Abstract

Historically, ABO compatibility between donor and recipient has been considered of minor importance for platelet transfusion. However, in a recent randomized trial we showed that provision of only ABO-identical platelets was associated with a significantly higher corrected count increment (CCI) in the early transfusions and with a twofold reduction in refractoriness, as compared with platelets given unmatched for ABO. In older studies this phenomenon was not observed. We wondered whether in these previous studies the use of the conventional term "ABO compatible", whereby ABO-identical platelet transfusions are grouped with those that are merely ABO compatible, might have obscured the advantages of the ABO-identical platelets.

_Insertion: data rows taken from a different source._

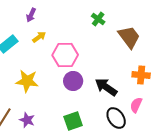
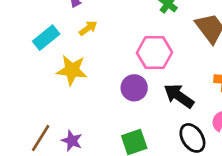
pink hexagon: (65, 55) -> (154, 53), moved
yellow star: (27, 81) -> (72, 70), moved

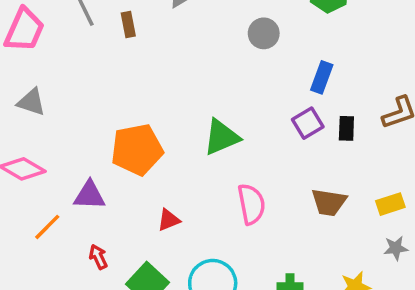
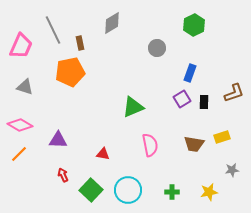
orange pentagon: (137, 150) -> (70, 72), moved
yellow rectangle: (390, 204) -> (222, 137), moved
red triangle: (169, 220) -> (103, 154), turned 32
orange line: (47, 227) -> (19, 154), moved

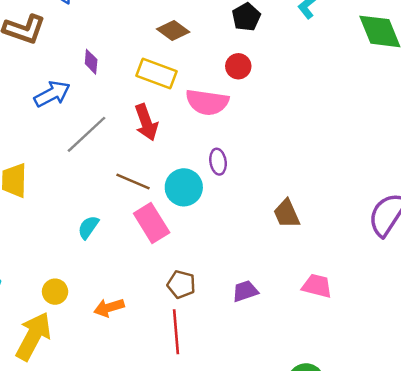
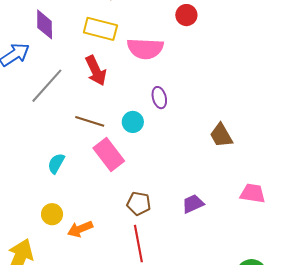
purple diamond: (91, 62) -> (45, 24), size x1.4
red circle: (238, 66) -> (186, 15), moved
cyan circle: (184, 187) -> (133, 122), size x0.7
yellow circle: (55, 292) -> (52, 214), moved

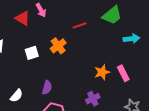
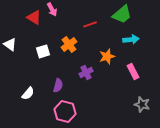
cyan arrow: (131, 39) -> (131, 39), moved
orange star: (102, 72) -> (107, 56), moved
purple cross: (93, 99) -> (86, 72), moved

In this paper the CCI from our original study are compared with what would have been found had the conventional terminology of "ABO compatible" and "ABO incompatible" been used. In our original study the mean CCI in patients receiving only ABO-identical platelets was 64% higher than that achieved with ABO-unmatched products. However, when the transfusions were reanalyzed according to conventional terminology of ABO "compatible" and "incompatible," the actual benefits of ABO-identical platelets were no longer detected. Thus, had we used the conventional terminology in the original study we would have come to completely different conclusions about the importance of ABO in platelet transfusion. We hypothesize that transfusion of ABO-incompatible plasma leads to the formation of immune complexes that can destroy compatible platelets by indirect mechanisms. This model predicts that the success of a transfusion could be affected by previous incompatible transfusions. When transfusions were classified as to whether they were first, second, or third unmatched transfusion, increasing numbers of transfusions of ABO-incompatible plasma were associated with progressively poorer mean increments. The same was true for platelet ABO-incompatible transfusions. In contrast, increasing numbers of ABO-identical transfusions were not associated with poorer increments. The failure to appreciate that (a) transfusions containing ABO-incompatible plasma yield poor increments and (b) the effects of ABO-nonidentical transfusions are cumulative, and therefore affect the success of subsequent identical transfusions, may have led in the past to the incorrect conclusion that ABO matching was of minor importance in repetitively transfused patients.